Sheep identity recognition, age and weight estimation datasets
Abdelhady, Aya Salama, Hassanenin, Aboul Ella, Fahmy, Aly
Increased interest of scientists, producers and consumers in sheep identification has been stimulated by the dramatic increase in population and the urge to increase productivity. The world population is expected to exceed 9.6 million in 2050. For this reason, awareness is raised towards the necessity of effective livestock production. Sheep is considered as one of the main of food resources. Most of the research now is directed towards developing real time applications that facilitate sheep identification for breed management and gathering related information like weight and age.

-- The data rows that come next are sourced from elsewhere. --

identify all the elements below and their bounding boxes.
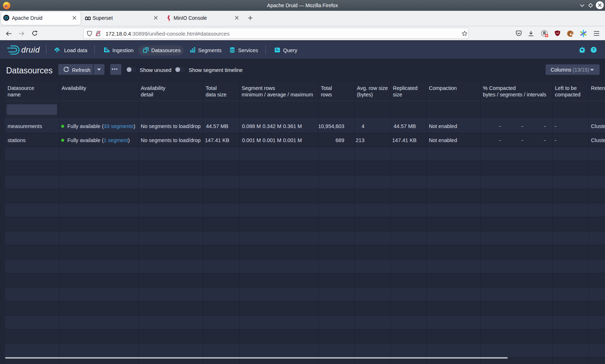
svg-text:uO: uO (556, 32, 559, 34)
svg-text:?: ? (592, 47, 595, 52)
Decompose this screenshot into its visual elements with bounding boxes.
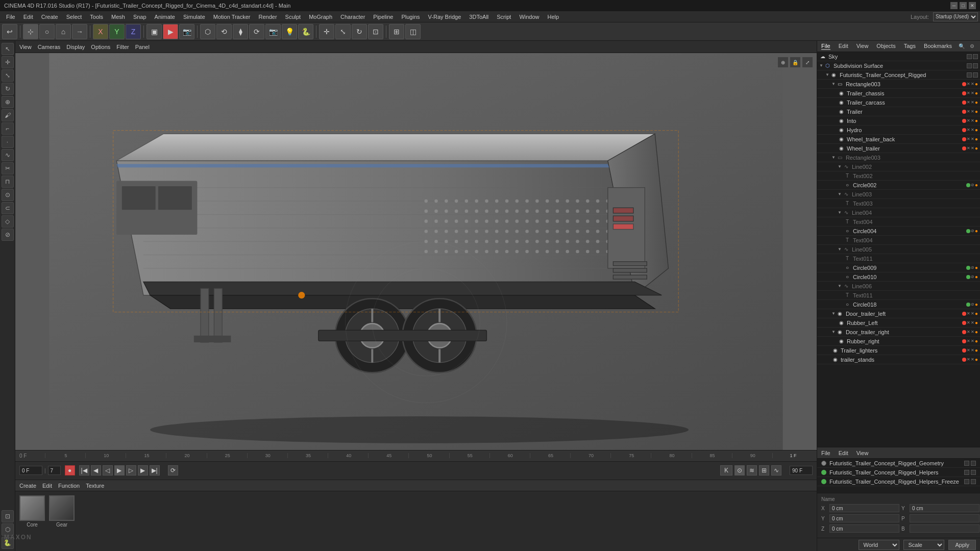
vp-options-menu[interactable]: Options: [91, 44, 110, 50]
freeze-lock[interactable]: [971, 479, 976, 484]
om-item-rubber-left[interactable]: ◉ Rubber_Left ✕ ✕ ●: [817, 318, 980, 328]
current-frame-input[interactable]: [19, 466, 42, 475]
line005-toggle[interactable]: ▼: [838, 247, 842, 252]
move-tool[interactable]: ✛: [2, 56, 14, 68]
spline-btn[interactable]: ⟲: [216, 24, 232, 39]
python-btn[interactable]: 🐍: [298, 24, 313, 39]
om-tab-edit[interactable]: Edit: [839, 43, 848, 50]
om-item-line002[interactable]: ▼ ∿ Line002: [817, 162, 980, 171]
geom-vis[interactable]: [964, 461, 969, 466]
edge-tool[interactable]: ⌐: [2, 122, 14, 135]
om-item-text002[interactable]: T Text002: [817, 171, 980, 181]
rotate-tool-btn[interactable]: ↻: [352, 24, 367, 39]
viewport[interactable]: ⊕ 🔒 ⤢: [15, 53, 817, 450]
om-item-hydro[interactable]: ◉ Hydro ✕ ✕ ●: [817, 126, 980, 135]
om-item-into[interactable]: ◉ Into ✕ ✕ ●: [817, 116, 980, 126]
tl-motion-btn[interactable]: ≋: [747, 465, 757, 475]
menu-render[interactable]: Render: [255, 13, 281, 21]
menu-pipeline[interactable]: Pipeline: [369, 13, 397, 21]
nurbs-btn[interactable]: ⧫: [233, 24, 248, 39]
menu-character[interactable]: Character: [336, 13, 369, 21]
helpers-lock[interactable]: [971, 470, 976, 475]
geom-lock[interactable]: [971, 461, 976, 466]
minimize-button[interactable]: ─: [950, 2, 958, 9]
bottom-edit-btn[interactable]: Edit: [42, 483, 52, 489]
ruler-mark-75[interactable]: 75: [610, 453, 651, 458]
bp-tab-file[interactable]: File: [821, 450, 830, 456]
render-to-pic-btn[interactable]: 📷: [179, 24, 194, 39]
knife-tool[interactable]: ⊘: [2, 229, 14, 241]
grid-btn[interactable]: ⊞: [389, 24, 404, 39]
ruler-mark-5[interactable]: 5: [45, 453, 85, 458]
ruler-mark-65[interactable]: 65: [530, 453, 570, 458]
tl-record2-btn[interactable]: ⊙: [734, 465, 745, 475]
render-region-btn[interactable]: ▣: [146, 24, 162, 39]
tl-play[interactable]: ▶: [114, 465, 125, 475]
tl-prev-frame[interactable]: ◀: [91, 465, 101, 475]
mirror-tool[interactable]: ⊂: [2, 202, 14, 214]
poly-btn[interactable]: ⬡: [200, 24, 215, 39]
om-item-trailer[interactable]: ◉ Trailer ✕ ✕ ●: [817, 107, 980, 116]
tl-record-btn[interactable]: ●: [65, 465, 75, 475]
vp-panel-menu[interactable]: Panel: [135, 44, 150, 50]
z-axis-btn[interactable]: Z: [126, 24, 141, 39]
coord-x-pos[interactable]: [829, 504, 899, 512]
om-item-door-left[interactable]: ▼ ◉ Door_trailer_left ✕ ✕ ●: [817, 309, 980, 318]
om-tab-objects[interactable]: Objects: [876, 43, 895, 50]
rect003-toggle[interactable]: ▼: [831, 82, 836, 86]
om-item-lighters[interactable]: ◉ Trailer_lighters ✕ ✕ ●: [817, 346, 980, 355]
om-item-text011[interactable]: T Text011: [817, 254, 980, 263]
om-item-rect003[interactable]: ▼ ▭ Rectangle003 ✕ ✕ ●: [817, 80, 980, 89]
vp-filter-menu[interactable]: Filter: [116, 44, 129, 50]
futuristic-vis[interactable]: [967, 72, 972, 78]
menu-window[interactable]: Window: [515, 13, 543, 21]
bevel-tool[interactable]: ◇: [2, 215, 14, 228]
ruler-mark-90[interactable]: 90: [732, 453, 772, 458]
ruler-mark-60[interactable]: 60: [489, 453, 530, 458]
scale-tool-btn[interactable]: ⤡: [335, 24, 351, 39]
om-item-circle002[interactable]: ○ Circle002 ⊘ ●: [817, 181, 980, 190]
ruler-mark-25[interactable]: 25: [207, 453, 247, 458]
spline-tool-left[interactable]: ∿: [2, 149, 14, 161]
menu-tools[interactable]: Tools: [86, 13, 107, 21]
ruler-mark-55[interactable]: 55: [449, 453, 489, 458]
om-item-line003[interactable]: ▼ ∿ Line003: [817, 190, 980, 199]
circle-btn[interactable]: ○: [39, 24, 55, 39]
menu-plugins[interactable]: Plugins: [397, 13, 424, 21]
workplane-btn[interactable]: ◫: [405, 24, 421, 39]
apply-button[interactable]: Apply: [948, 540, 976, 550]
om-item-circle018[interactable]: ○ Circle018 ⊘ ●: [817, 300, 980, 309]
freeze-vis[interactable]: [964, 479, 969, 484]
material-core-swatch[interactable]: [19, 495, 45, 521]
bridge-tool[interactable]: ⊓: [2, 176, 14, 188]
tag-btn[interactable]: ⌂: [56, 24, 71, 39]
bottom-tool-1[interactable]: ⊡: [2, 510, 14, 522]
bp-tab-view[interactable]: View: [856, 450, 869, 456]
om-item-line006[interactable]: ▼ ∿ Line006: [817, 282, 980, 291]
tl-next-key[interactable]: ▷: [126, 465, 136, 475]
ruler-mark-30[interactable]: 30: [247, 453, 287, 458]
menu-3dto[interactable]: 3DToAll: [465, 13, 493, 21]
select-tool[interactable]: ↖: [2, 43, 14, 55]
ruler-mark-40[interactable]: 40: [328, 453, 368, 458]
om-item-circle004[interactable]: ○ Circle004 ⊘ ●: [817, 227, 980, 236]
menu-snap[interactable]: Snap: [129, 13, 151, 21]
ruler-mark-10[interactable]: 10: [85, 453, 126, 458]
scale-dropdown[interactable]: Scale: [903, 540, 944, 550]
bottom-function-btn[interactable]: Function: [58, 483, 80, 489]
om-item-text004b[interactable]: T Text004: [817, 236, 980, 245]
om-item-futuristic[interactable]: ▼ ◉ Futuristic_Trailer_Concept_Rigged: [817, 70, 980, 80]
bp-item-geometry[interactable]: Futuristic_Trailer_Concept_Rigged_Geomet…: [817, 459, 980, 468]
coord-p[interactable]: [910, 514, 979, 522]
om-item-sky[interactable]: ☁ Sky: [817, 52, 980, 61]
line006-toggle[interactable]: ▼: [838, 284, 842, 288]
menu-help[interactable]: Help: [544, 13, 564, 21]
coord-z2[interactable]: [829, 524, 899, 533]
menu-motion-tracker[interactable]: Motion Tracker: [209, 13, 255, 21]
ruler-mark-50[interactable]: 50: [408, 453, 449, 458]
scale-tool[interactable]: ⤡: [2, 69, 14, 82]
futuristic-lock[interactable]: [973, 72, 978, 78]
om-item-text011b[interactable]: T Text011: [817, 291, 980, 300]
ruler-mark-20[interactable]: 20: [166, 453, 206, 458]
om-item-circle010[interactable]: ○ Circle010 ⊘ ●: [817, 272, 980, 282]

Weight and age are key matrices in assessing the effectiveness of production. For this reason, visual analysis proved recently its significant success over other approaches. Visual analysis techniques need enough images for testing and study completion. For this reason, collecting sheep images database is a vital step to fulfill such objective. We provide here datasets for testing and comparing such algorithms which are under development. Our collected dataset consists of 416 color images for different features of sheep in different postures. Images were collected fifty two sheep at a range of year from three months to six years. For each sheep, two images were captured for both sides of the body, two images for both sides of the face, one image from the top view, one image for the hip and one image for the teeth. The collected images cover different illumination, quality levels and angle of rotation. The allocated data set can be used to test sheep identification, weigh estimation, and age detection algorithms. Such algorithms are crucial for disease management, animal assessment and ownership.